Очень страшно, но все-таки нужно. Страшно, но важно. Стой на месте, ни шагу назад.
Проехала еще одна машина – молочно-грязная и длинная, как пастила или клавиша рояля. Ехала медленно-медленно, наверное, рассматривали ее из окна, но не взяли, не нужно. Ей и самой это не нужно, ждет чего-то другого.
Потом промчались три быстрые и удачливые, как пули, фуры, подняв над полем снежные облака. Отряхнула снег с пальто, увидела вдалеке что-то тошнотворно-зеленое, замахала руками: стойте, помогите, подберите!
Хотя такое время, никто никого не подбирает уже.
Тем не менее, машина затормозила на обочине, но тормозила неторопливо, как в рапиде, скользя, будто по маслу, по бесконечной грязевой снежной полосе. Бежала, спотыкаясь, распахнула дверь и сразу, не глядя, зажмурившись, спросила:
– До границы подбросите? Очень надо. Я не как эти там все остальные, у меня паспорт в порядке, все в порядке, деньги есть, сколько надо, все есть, я заплачу.
Некоторые в такой ситуации отказываются, тогда нужно упрашивать, плакать, совать деньги буквально в лицо, тогда могут согласиться, но некоторые до последнего не соглашаются, и тогда полный провал.

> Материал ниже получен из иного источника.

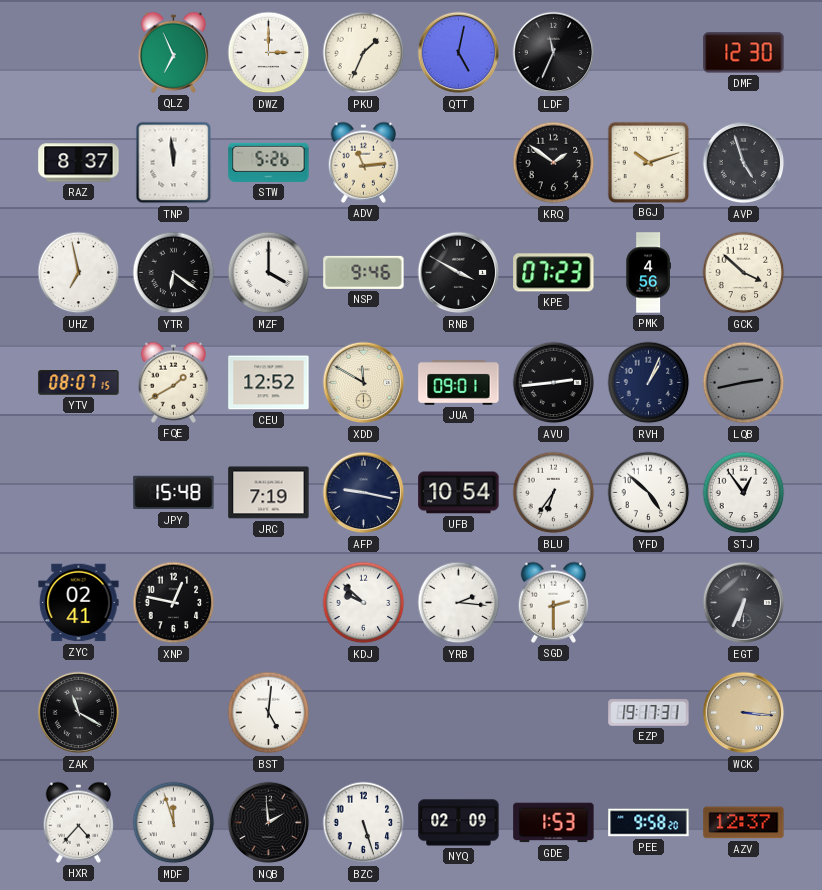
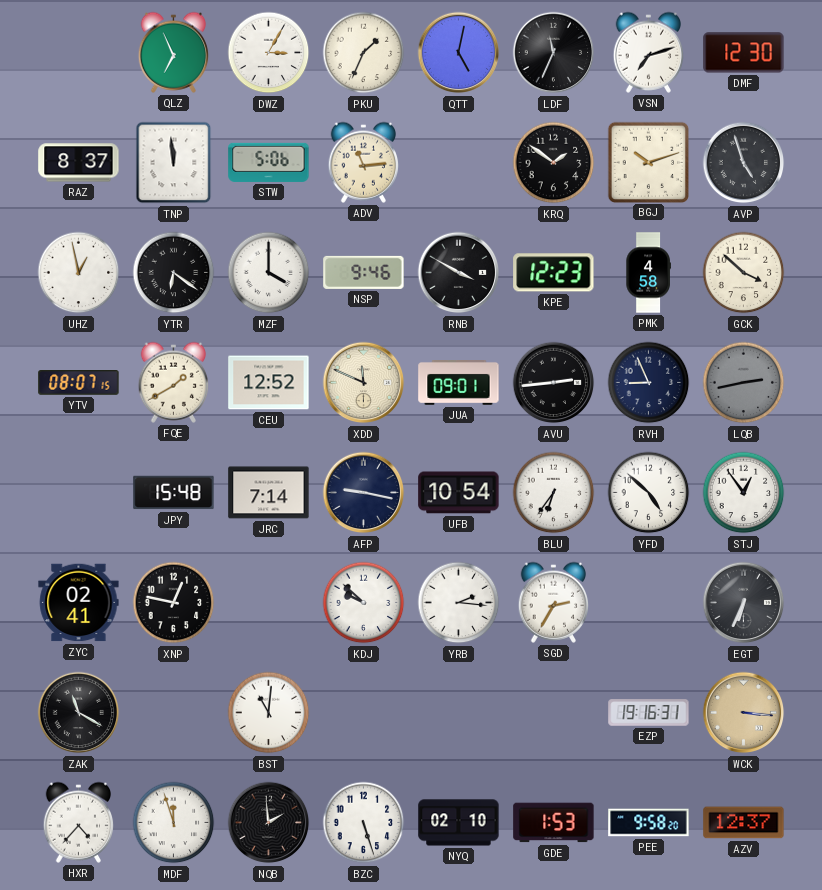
DWZ: 3:00 -> 3:05
VSN: none -> 7:12
STW: 5:26 -> 5:06
UHZ: 6:58 -> 12:58
KPE: 07:23 -> 12:23
PMK: 4:56 -> 4:58
XDD: 11:50 -> 11:49
RVH: 1:04 -> 8:56
JRC: 7:19 -> 7:14
SGD: 2:30 -> 2:35
BST: 5:01 -> 11:01
EZP: 19:17 -> 19:16
NYQ: 02:09 -> 02:10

Садится, закрывает дверь, все еще жмурится, будто от сияния чуть заметных медовых всполохов на горизонте, успевает подумать, что тошнотворно-зеленый цвет машины чересчур биологический, в том-то и дело – причем не фитобиологический, а животный, хрусткий; это пряная ядовитая зелень тропического жука, закатанного в жидкую сувенирную пластмассу, или опьяняющая металлическая изумрудность брюшка мухи-навозницы. Невозможно не узнать, невозможно не вспомнить. Но потом открывает глаза и осматривается.
– Вы тоже на границу? – интересуется она дрожащим голосом, расстегивая пуговицы на пальто и нащупывая на висящем там, под тремя свитерами, кошельке приколотые к нему намертво медные булавки, это чтобы не бояться, никогда не надо бояться, хотя иногда, конечно, надо бояться, и булавки именно для тех ситуаций, когда бояться надо.
Все молчат. Она смотрит на свои сапоги, с которых вязко, как в сказке, сползают игривые ручейки грязи.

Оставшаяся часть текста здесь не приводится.